"Long Black Veil" is a 1959 country ballad about a man suspected of murder. The alleged refuses to provide an alibi, because he was having an affair with his best friend's wife at the time, and would rather die than reveal this. Subsequently, he is executed by hanging, taking their secret to the grave. The chorus describes the woman's mourning visits to his gravesite in her long black veil. The song is sung from the point of view of the executed man.
Originally recorded in Nashville in 1959 by Lefty Frizzell and produced by Don Law, it reached #6 on the U.S. Country chart. The song was written by composer and singer Danny Dill with Marijohn Wilkin in a folk music style in 1959. Wilkin also played piano on the original recording by Frizzell.
The writers later stated that they drew on three sources for their inspiration: Red Foley's recording of "God Walks These Hills With Me"; a contemporary newspaper report about the unsolved murder of a priest; and the legend of a mysterious veiled woman who regularly visited Rudolph Valentino's grave. Dill himself called it an "instant folksong".

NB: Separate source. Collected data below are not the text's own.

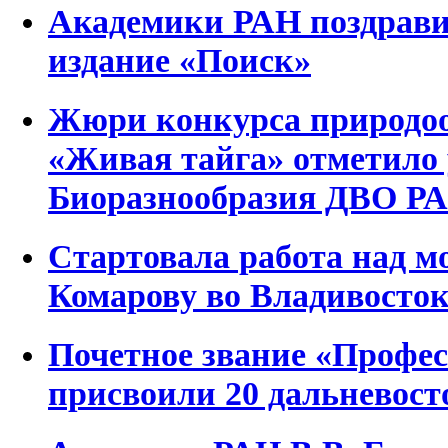
Академики РАН поздравил
издание «Поиск»
Жюри конкурса природо
«Живая тайга» отметило
Биоразнообразия ДВО Р
Стартовала работа над м
Комарову во Владивосток
Почетное звание «Профе
присвоили 20 дальневос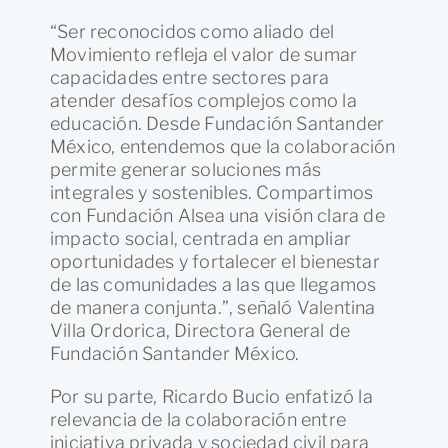
“Ser reconocidos como aliado del
Movimiento refleja el valor de sumar
capacidades entre sectores para
atender desafíos complejos como la
educación. Desde Fundación Santander
México, entendemos que la colaboración
permite generar soluciones más
integrales y sostenibles. Compartimos
con Fundación Alsea una visión clara de
impacto social, centrada en ampliar
oportunidades y fortalecer el bienestar
de las comunidades a las que llegamos
de manera conjunta.”, señaló Valentina
Villa Ordorica, Directora General de
Fundación Santander México.
Por su parte, Ricardo Bucio enfatizó la
relevancia de la colaboración entre
iniciativa privada y sociedad civil para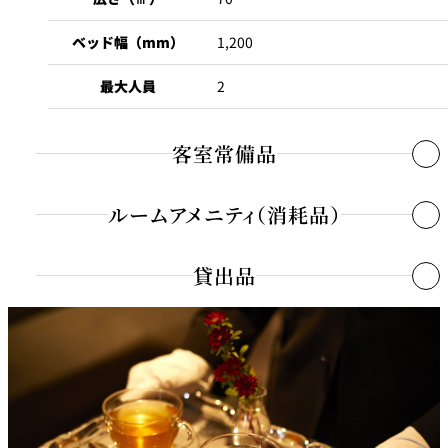
ベッド幅（mm）
1,200
個室のあるレ
River Terrace
ストラン
最大人員
2
ご案内
レストランキ
ャンセルポリ
メールマガジ
客室常備品
シー及びキャ
ン"Letter
ッシュレス決
OTANI"ご登録
済のご案内
フォーム
高速インターネット回線
○
ルームアメニティ（消耗品）
電話2回線
○
シャンプー
○
貸出品
電話（ヴォイスメール）対応
○
リンス
○
各種携帯電話充電器
○
TV
○
ボディソープ
○
マルチアダプター
○
時計
○
ボディローション
○
アイロン
○
冷蔵庫
○
石鹸
○
アイロン台
○
グラス
○
歯ブラシ
○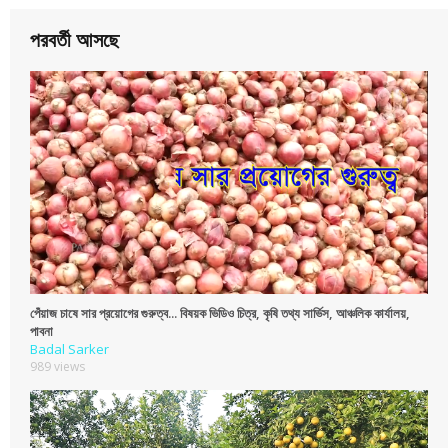
পরবর্তী আসছে
পেঁয়াজ চাষে সার প্রয়োগের গুরুত্ব... বিষয়ক ভিডিও চিত্র, কৃষি তথ্য সার্ভিস, আঞ্চলিক কার্যালয়,
পাবনা
Badal Sarker
989 views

The song was a departure from Frizzell's previous honky tonk style and was a deliberate move toward the current popularity of folk-styled material and the burgeoning Nashville sound. It has become a 'standard' and has been covered by a variety of artists in country, folk and rock styles. It appeared on landmark albums by Johnny Cash and The Band in 1968 (see list below), and charted again in 1999 with the Dave Matthews Band, who performed the song live with Emmylou Harris at a Johnny Cash tribute concert. Early in her career, Joan Baez incorporated the song into her live repertoire, and recorded it twice (see list below). The song was performed by Bruce Springsteen on his 2006 Seeger Sessions Band Tour. The chorus is frequently sung by Bruce Hornsby during live performances of his song White Wheeled Limousine.